1. Fish is high in important nutrients
Generally speaking, all types of fish are good for you.
They are high in many nutrients that most people aren’t getting enough of.
This includes high-quality protein, iodine and various vitamins and minerals. However, some fish are better than others, and the fatty types of fish are considered the healthiest. That’s because fatty fish (like salmon, trout, sardines, tuna and mackerel) are higher in fat-based nutrients. This includes the fat-soluble vitamin D, a nutrient that most people are deficient in. It functions like a steroid hormone in the body. Fatty fish are also much higher in omega-3 fatty acids. These fatty acids are crucial for your body and brain to function optimally, and are strongly linked to reduced risk of many diseases.
To meet your omega-3 requirements, eating fatty fish at least once or twice a week is recommended.
Fish is high in many important nutrients, including high-quality protein, iodine and various vitamins and minerals. Fatty types of fish are also high in omega-3 fatty acids and vitamin D.
2. Fish may lower your risk of heart attacks and strokes
Heart attacks and strokes are the two most common causes of premature death in the world. Fish is generally considered to be among the best foods you can eat for a healthy heart. Not surprisingly, many large observational studies have shown that people who eat fish regularly seem to have a lower risk of heart attacks, strokes and death from heart disease. Researchers believe that the fatty types of fish are even more beneficial for heart health, because of their high amount of omega-3 fatty acids.
Eating at least one serving of fish per week has been linked to reduced risk of heart attacks and strokes, two of the world’s biggest killers.
3. Fish contains nutrients that are crucial during development
Omega-3 fatty acids are absolutely essential for growth and development. The omega-3 fatty acid docosahexaenoic acid (DHA) is especially important, because it accumulates in the developing brain and eye. For this reason, it is often recommended that expecting and nursing mothers make sure to eat enough omega-3 fatty acids. However, there is one caveat with recommending fish to expecting mothers. Some fish is high in mercury, which ironically is linked to brain developmental problems. For this reason, pregnant women should only eat fish that are low in the food chain (salmon, sardines, trout, etc.), and no more than 12 ounces (340 grams) per week. Pregnant women should also avoid raw and uncooked fish (including sushi), because it may contain microorganisms that can harm the foetus.

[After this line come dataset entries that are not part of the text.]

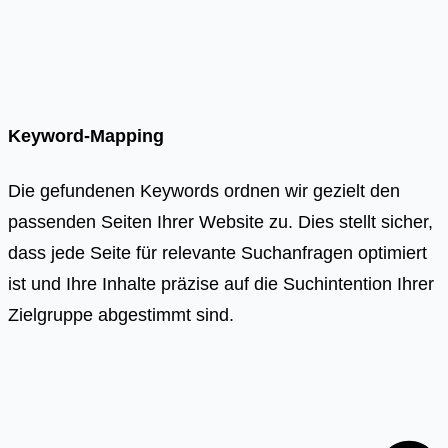
Keyword-Mapping
Die gefundenen Keywords ordnen wir gezielt den
passenden Seiten Ihrer Website zu. Dies stellt sicher,
dass jede Seite für relevante Suchanfragen optimiert
ist und Ihre Inhalte präzise auf die Suchintention Ihrer
Zielgruppe abgestimmt sind.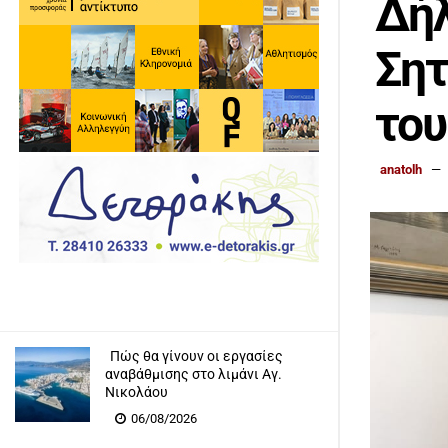
Δή
Σητ
του
anatolh
Πώς θα γίνουν οι εργασίες
αναβάθμισης στο λιμάνι Αγ.
Νικολάου
06/08/2026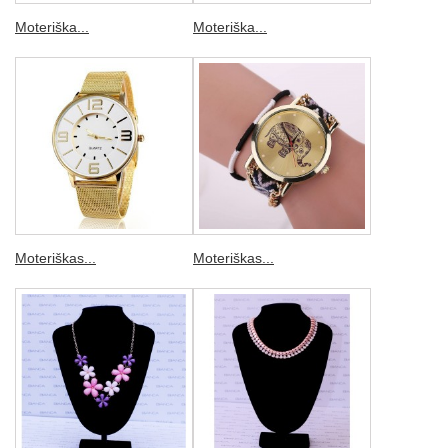
Moteriška...
Moteriška...
Moteriškas...
Moteriškas...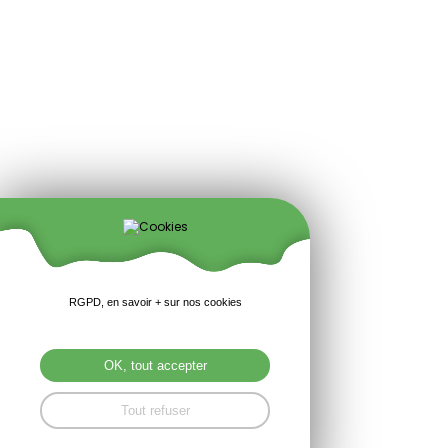
RGPD, en savoir + sur nos cookies
OK, tout accepter
Tout refuser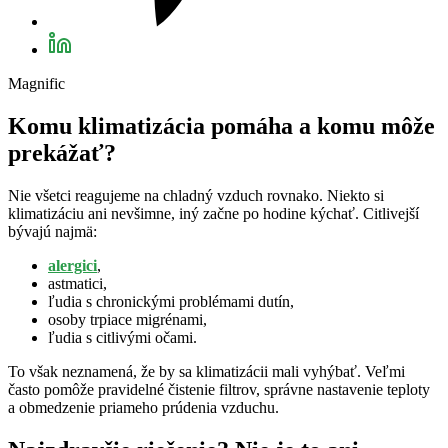
Magnific
Komu klimatizácia pomáha a komu môže
prekážať?
Nie všetci reagujeme na chladný vzduch rovnako. Niekto si
klimatizáciu ani nevšimne, iný začne po hodine kýchať. Citlivejší
bývajú najmä:
alergici
,
astmatici,
ľudia s chronickými problémami dutín,
osoby trpiace migrénami,
ľudia s citlivými očami.
To však neznamená, že by sa klimatizácii mali vyhýbať. Veľmi
často pomôže pravidelné čistenie filtrov, správne nastavenie teploty
a obmedzenie priameho prúdenia vzduchu.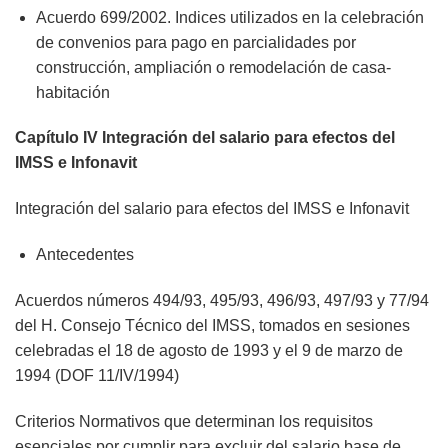
Acuerdo 699/2002. Indices utilizados en la celebración
de convenios para pago en parcialidades por
construcción, ampliación o remodelación de casa-
habitación
Capítulo IV Integración del salario para efectos del
IMSS e Infonavit
Integración del salario para efectos del IMSS e Infonavit
Antecedentes
Acuerdos números 494/93, 495/93, 496/93, 497/93 y 77/94
del H. Consejo Técnico del IMSS, tomados en sesiones
celebradas el 18 de agosto de 1993 y el 9 de marzo de
1994 (DOF 11/IV/1994)
Criterios Normativos que determinan los requisitos
esenciales por cumplir para excluir del salario base de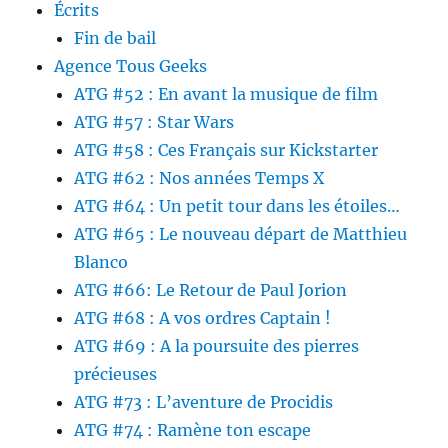
Écrits
Fin de bail
Agence Tous Geeks
ATG #52 : En avant la musique de film
ATG #57 : Star Wars
ATG #58 : Ces Français sur Kickstarter
ATG #62 : Nos années Temps X
ATG #64 : Un petit tour dans les étoiles…
ATG #65 : Le nouveau départ de Matthieu
Blanco
ATG #66: Le Retour de Paul Jorion
ATG #68 : A vos ordres Captain !
ATG #69 : A la poursuite des pierres
précieuses
ATG #73 : L’aventure de Procidis
ATG #74 : Ramène ton escape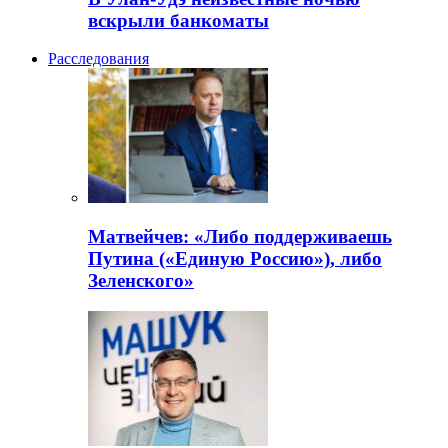
вскрыли банкоматы
Расследования
Матвейчев: «Либо поддерживаешь
Путина («Единую Россию»), либо
Зеленского»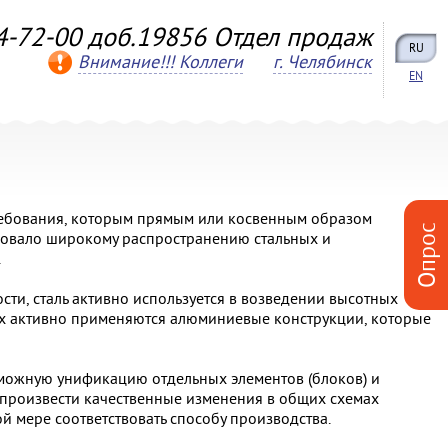
4-72-00 доб.19856 Отдел продаж
RU
Внимание!!! Коллеги
г. Челябинск
EN
ребования, которым прямым или косвенным образом
Опрос
твовало широкому распространению стальных и
.
ти, сталь активно используется в возведении высотных
ях активно применяются алюминиевые конструкции, которые
зможную унификацию отдельных элементов (блоков) и
 произвести качественные изменения в общих схемах
й мере соответствовать способу производства.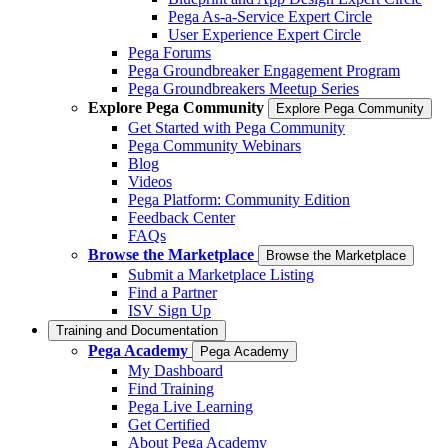
Pega As-a-Service Expert Circle
User Experience Expert Circle
Pega Forums
Pega Groundbreaker Engagement Program
Pega Groundbreakers Meetup Series
Explore Pega Community
Explore Pega Community
Get Started with Pega Community
Pega Community Webinars
Blog
Videos
Pega Platform: Community Edition
Feedback Center
FAQs
Browse the Marketplace
Browse the Marketplace
Submit a Marketplace Listing
Find a Partner
ISV Sign Up
Training and Documentation
Pega Academy
Pega Academy
My Dashboard
Find Training
Pega Live Learning
Get Certified
About Pega Academy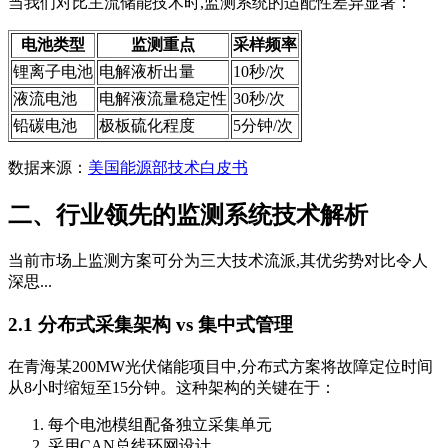
当我们对比主流储能技术时,监测系统的适配性差异显著：
电池类型
监测重点
采样频率
锂离子电池
电解液析出量
10秒/次
液流电池
电解液流量稳定性
30秒/次
铅碳电池
极板硫化程度
5分钟/次
数据来源：
美国能源部技术白皮书
二、行业领先的监测系统技术解析
当前市场上监测方案可分为三大技术流派,其优劣势对比令人
深思...
2.1 分布式采集架构 vs 集中式管理
在青海某200MW光伏储能项目中,分布式方案将故障定位时间
从8小时缩短至15分钟。这种架构的关键在于：
每个电池模组配备独立采集单元
采用CAN总线环网设计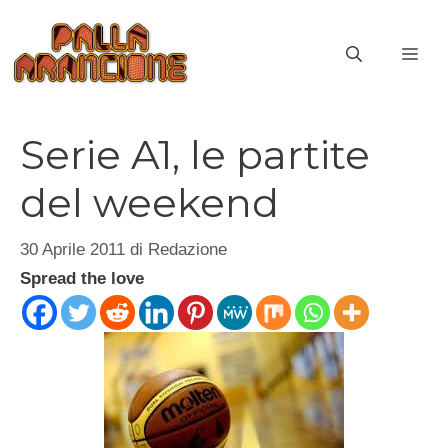
Vai
al
ME
contenuto
Serie A1, le partite
del weekend
30 Aprile 2011
di
Redazione
Spread the love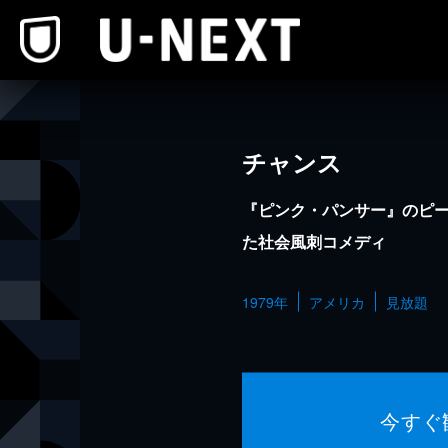
本文へスキップ
チャンス
『ピンク・パンサー』のピ
た社会風刺コメディ
1979年
アメリカ
見放題
今すぐ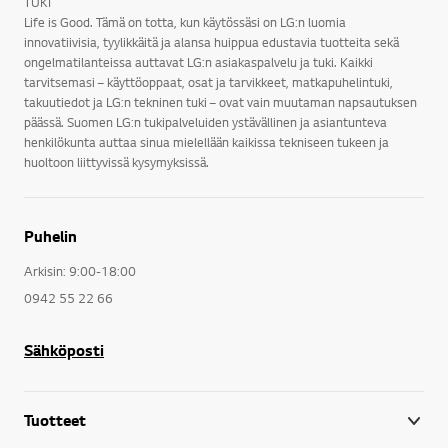
TUKI
Life is Good. Tämä on totta, kun käytössäsi on LG:n luomia
innovatiivisia, tyylikkäitä ja alansa huippua edustavia tuotteita sekä
ongelmatilanteissa auttavat LG:n asiakaspalvelu ja tuki. Kaikki
tarvitsemasi – käyttöoppaat, osat ja tarvikkeet, matkapuhelintuki,
takuutiedot ja LG:n tekninen tuki – ovat vain muutaman napsautuksen
päässä. Suomen LG:n tukipalveluiden ystävällinen ja asiantunteva
henkilökunta auttaa sinua mielellään kaikissa tekniseen tukeen ja
huoltoon liittyvissä kysymyksissä.
Puhelin
Arkisin: 9:00-18:00
0942 55 22 66
Sähköposti
Tuotteet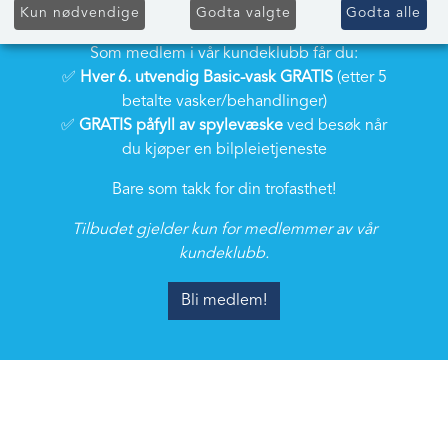
Få hver 6. utv. Vask - Basic
Kun nødvendige
Godta valgte
Godta alle
gratis!
Som medlem i vår kundeklubb får du:
✅
Hver 6. utvendig Basic-vask GRATIS
(etter 5
betalte vasker/behandlinger)
✅
GRATIS påfyll av spylevæske
ved besøk når
du kjøper en bilpleietjeneste
Bare som takk for din trofasthet!
Tilbudet gjelder kun for medlemmer av vår
kundeklubb.
Bli medlem!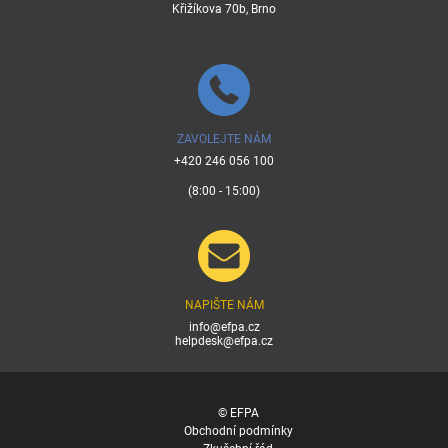
Křižíkova 70b, Brno
ZAVOLEJTE NÁM
+420 246 056 100
(8:00 - 15:00)
NAPIŠTE NÁM
info@efpa.cz
helpdesk@efpa.cz
© EFPA
Obchodní podmínky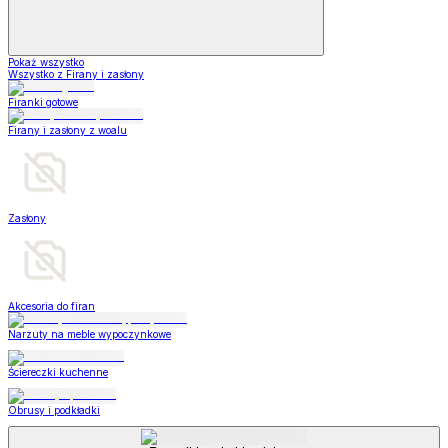
Pokaż wszystko
Wszystko z Firany i zasłony
Firanki gotowe
Firany i zasłony z woalu
Zasłony
Akcesoria do firan
Narzuty na meble wypoczynkowe
Ściereczki kuchenne
Obrusy i podkładki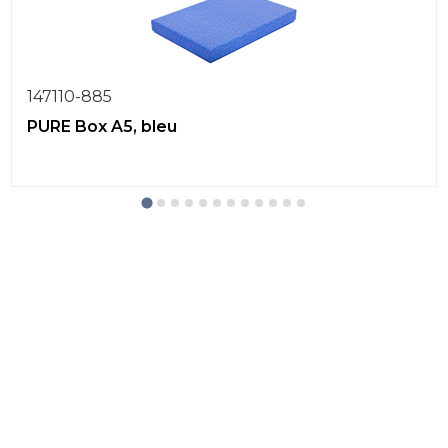
147110-885
PURE Box A5, bleu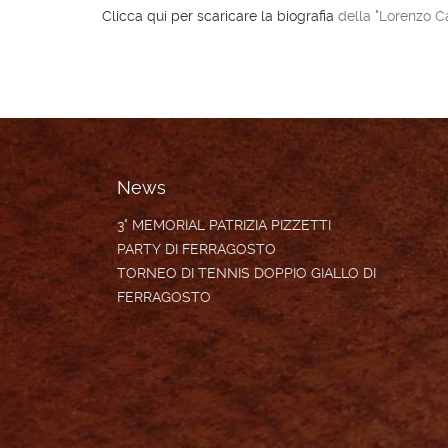
Clicca qui per scaricare la biografia
della "Lorenzo 
News
3° MEMORIAL PATRIZIA PIZZETTI
PARTY DI FERRAGOSTO
TORNEO DI TENNIS DOPPIO GIALLO DI
FERRAGOSTO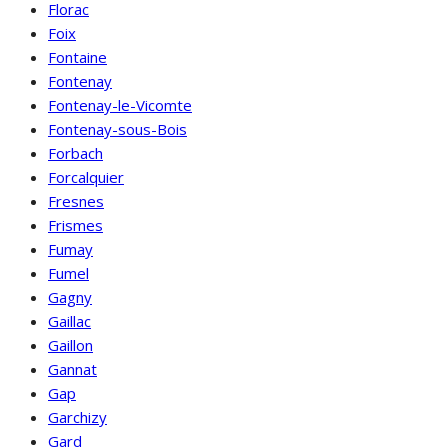
Florac
Foix
Fontaine
Fontenay
Fontenay-le-Vicomte
Fontenay-sous-Bois
Forbach
Forcalquier
Fresnes
Frismes
Fumay
Fumel
Gagny
Gaillac
Gaillon
Gannat
Gap
Garchizy
Gard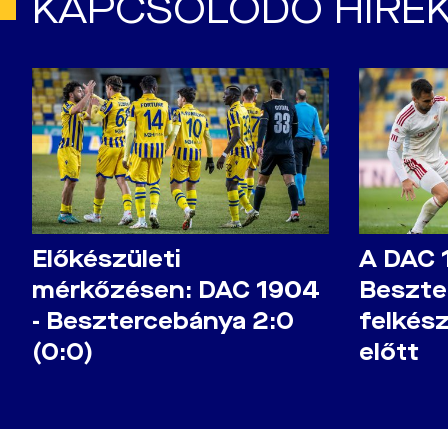
KAPCSOLÓDÓ HÍRE
Előkészületi
A DAC 
mérkőzésen: DAC 1904
Beszte
- Besztercebánya 2:0
felkés
(0:0)
előtt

Fish is high in omega-3 fatty acids, which is essential for development of the brain and eyes. It is recommended that expecting and nursing mothers make sure to eat enough omega-3s.
4. Fish may increase grey matter in the brain and protect it from age-related deterioration
One of the consequences of ageing is that brain function often deteriorates (referred to as age-related cognitive decline). This is normal in many cases, but then there are also serious neurodegenerative diseases like Alzheimer’s disease. Interestingly, many observational studies have shown that people who eat more fish have slower rates of cognitive decline.
One mechanism could be related to grey matter in the brain. Grey matter is the major functional tissue in your brain, containing the neurons that process information, store memories and make you human.
Studies have shown that people who eat fish every week have more grey matter in the centres of the brain that regulate emotion and memory.
Fish consumption is linked to reduced decline in brain function in old age. People who eat fish regularly also have more grey matter in the brain centres that control memory and emotion.
5. Fish consumption is linked to reduced risk of autoimmune diseases, including type 1 diabetes
Autoimmune disease occurs when the immune system mistakenly attacks and destroys healthy body tissues. A key example is type 1 diabetes, which involves the immune system attacking the insulin-producing cells in the pancreas. Several studies have found that omega-3 or fish oil consumption is linked to reduced risk of type 1 diabetes in children, as well as a form of autoimmune diabetes in adults.
The results are preliminary, but researchers believe that this may be caused by the omega-3 fatty acids and vitamin D in fish and fish oils. Some believe that fish consumption may also lower the risk of rheumatoid arthritis and multiple sclerosis, but the current evidence is weak at best.
Eating fish has been linked to reduced risk of type 1 diabetes and several other autoimmune diseases.